Pour son entrée en lice au troisième tour préliminaire de la Ligue Europa, le Dinamo Moscou, quatrième de Russie la saison dernière, était confronté aux Israéliens de l’Ironi Kiryat Shmona. Les éliminatoires sont pourtant laborieux pour le Dinamo. Malgré une grosse domination, un manque de réalisme et une défense fragile valaient au Dinamo de concéder le nul à domicile (1-1). Ils réussissaient cependant à se qualifier en s’imposant sur la pelouse chypriote (2-1), les clubs israéliens ne pouvant évoluer dans leur pays à cause des troubles dans leur pays. Le Dinamo accédait ainsi aux barrages qu’il n’avait jamais franchis où il était opposé aux Chypriotes de l’Omonia Nicosie. De nouveau, l’histoire commence à se répéter. Malgré une grosse domination, le Dinamo concédait le nul à domicile après avoir été mené deux fois et avoir perdu Kokorine sur expulsion (2-2). Au retour, malgré l’ouverture du score, l’élimination se dessinait avec l’égalisation adverse, mais à la dernière seconde, le défenseur Samba inscrivait le but de la qualification (2-1). Une véritable délivrance pour un club ambitieux qui avait déjà calé à ce stade en 2009-2010, puis en 2012-2013. Sans convaincre, le Dinamo obtenait sa qualification pour sa première Ligue Europa, mais était versé, tout comme le FK Krasnodar, dans le quatrième pot. Contrairement à leurs homologues de Krasnodar, les Moscovites obtenaient un tirage abordable à défaut d’être clément avec le PSV Eindhoven, le Panathinaïkos et l’Estoril Praia. Un sans-faute ! Cet unique mot est suffisant pour décrire cette expérience en poules. En effet, le Dinamo remportait tous ses matchs, d’abord sur la pelouse du Panathinaïkos (2-1), puis à domicile contre le PSV Eindhoven (1-0), avant le déplacement au Portugal (2-1), suivi de la réception de l’Estoril (1-0), précédant la réception du Panathinaïkos (2-1), et le tout achevé par une victoire aux Pays-Bas (1-0).

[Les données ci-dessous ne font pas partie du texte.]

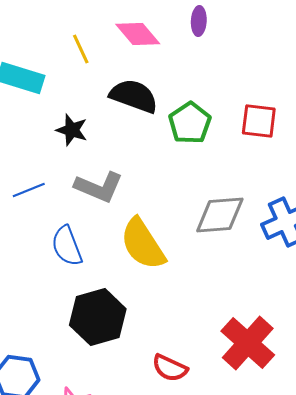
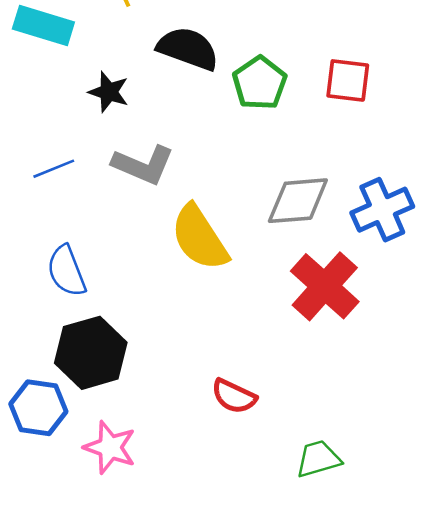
blue semicircle: (67, 246) -> (66, 271), moved
black hexagon: (98, 317) -> (91, 353), moved
red cross: (248, 343) -> (325, 286), moved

Le Dinamo copie ainsi le Zénit Saint-Pétersbourg qui avait réalisé un sans-faute en 2010-2011. Il a ainsi obtenu la première place, un statut de tête de série et de nombreux points UEFA. Les Moscovites dépassent ainsi au classement des équipes plus réputées telles qu’Everton ou Wolfsbourg. Pourtant, malgré ce sans-faute, le coefficient UEFA de la Russie sur la saison est insatisfaisant au vu des moyennes précédentes.
Ainsi, il est trop tôt pour se reposer sur ses lauriers. Pour les seizièmes de finale, le Dinamo a hérité du RSC Anderlecht., une équipe autrement plus difficile à remuer que le PSV Eindhoven et qui vient de se défaire de Galatasaray en Ligue des champions. Pour se qualifier au tour suivant, il lui faudra gérer le problème de la trêve hivernale et du manque de compétition. Dans une double confrontation ouverte, le Dinamo a les moyens de franchir l’obstacle.
FK Krasnodar
2008. C’est l’année de fondation du FK Krasnodar qui est donc un club extrêmement récent ! C’est également le club russe qui a le projet le plus intéressant. Celui que l’on appelle également le FKK a la chance d’avoir des dirigeants qui travaillent intelligemment en se privant des grandes stars internationales et en travaillant au développement des infrastructures, d’un stade propre et d’un grand complexe sportif , dont l’achèvement est prévu pour juillet 2015.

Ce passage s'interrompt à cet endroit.